This Section establishes special procedures for deferring the delivery and
receipt of Stock which Participants may receive pursuant to an award under the
HON INDUSTRIES Inc. Stock-Based Compensation Plan or any similar Plan the
Company may from time to time adopt. The Stock awards are governed by the stock
plan under which they are granted. No stock options, restricted stock or
derivative stock awards are authorized to be issued under the Plan. Participants
who elect to defer receipt of Stock will have no rights as stock holders of the
Company with respect to allocations made to their Nontransferable Stock
Subaccounts established under this Section except the right to receive dividend
equivalent allocations as hereafter described.
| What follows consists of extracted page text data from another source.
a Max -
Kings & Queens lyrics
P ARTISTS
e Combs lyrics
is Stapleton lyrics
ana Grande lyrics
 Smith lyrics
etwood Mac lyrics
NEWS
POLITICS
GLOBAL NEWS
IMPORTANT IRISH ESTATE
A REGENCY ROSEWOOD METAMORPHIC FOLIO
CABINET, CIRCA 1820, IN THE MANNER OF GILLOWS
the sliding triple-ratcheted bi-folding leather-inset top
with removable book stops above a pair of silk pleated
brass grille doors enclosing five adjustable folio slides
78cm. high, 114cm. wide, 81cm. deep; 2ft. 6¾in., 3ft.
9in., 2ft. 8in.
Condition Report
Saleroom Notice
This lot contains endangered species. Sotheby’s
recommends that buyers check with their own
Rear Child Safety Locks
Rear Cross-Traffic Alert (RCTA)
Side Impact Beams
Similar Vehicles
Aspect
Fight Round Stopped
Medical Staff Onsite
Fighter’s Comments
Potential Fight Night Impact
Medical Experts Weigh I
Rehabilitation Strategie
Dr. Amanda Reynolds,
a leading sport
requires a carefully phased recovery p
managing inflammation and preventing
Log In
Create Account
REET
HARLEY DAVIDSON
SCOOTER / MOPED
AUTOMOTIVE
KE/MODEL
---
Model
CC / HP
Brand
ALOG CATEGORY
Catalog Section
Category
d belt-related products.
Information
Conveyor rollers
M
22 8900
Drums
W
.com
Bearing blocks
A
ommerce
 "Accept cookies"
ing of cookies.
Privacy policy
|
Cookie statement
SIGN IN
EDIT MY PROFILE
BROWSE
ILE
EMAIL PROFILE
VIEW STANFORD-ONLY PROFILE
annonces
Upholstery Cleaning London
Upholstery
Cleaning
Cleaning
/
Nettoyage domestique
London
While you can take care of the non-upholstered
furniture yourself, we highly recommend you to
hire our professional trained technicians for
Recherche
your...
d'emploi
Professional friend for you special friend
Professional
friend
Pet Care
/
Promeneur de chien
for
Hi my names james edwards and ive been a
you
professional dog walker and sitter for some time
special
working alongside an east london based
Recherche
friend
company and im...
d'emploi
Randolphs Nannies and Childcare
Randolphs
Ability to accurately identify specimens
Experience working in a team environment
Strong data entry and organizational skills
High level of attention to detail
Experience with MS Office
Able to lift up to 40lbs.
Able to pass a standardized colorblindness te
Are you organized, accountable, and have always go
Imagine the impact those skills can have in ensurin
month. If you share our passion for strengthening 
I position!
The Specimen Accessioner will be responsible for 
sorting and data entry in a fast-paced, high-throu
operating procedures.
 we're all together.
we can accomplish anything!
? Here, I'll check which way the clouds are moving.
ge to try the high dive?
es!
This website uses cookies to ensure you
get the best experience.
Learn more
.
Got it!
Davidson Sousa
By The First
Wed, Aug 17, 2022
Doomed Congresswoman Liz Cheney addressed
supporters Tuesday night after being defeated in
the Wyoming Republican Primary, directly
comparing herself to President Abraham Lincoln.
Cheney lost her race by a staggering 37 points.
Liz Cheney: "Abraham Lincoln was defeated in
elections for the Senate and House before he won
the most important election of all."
     (a)    The Committee shall establish procedures for making deferral
elections with respect to awards and such procedures may vary depending on the
nature of the award. Such procedures shall establish the amount of time prior to
the date a Participant would be in constructive receipt of the shares subject to
the award that a Participant must make a deferral election. Any such election
involving shares which have been issued (e.g., restricted stock awards) shall be
conditioned on the Participant transferring the shares to the Company.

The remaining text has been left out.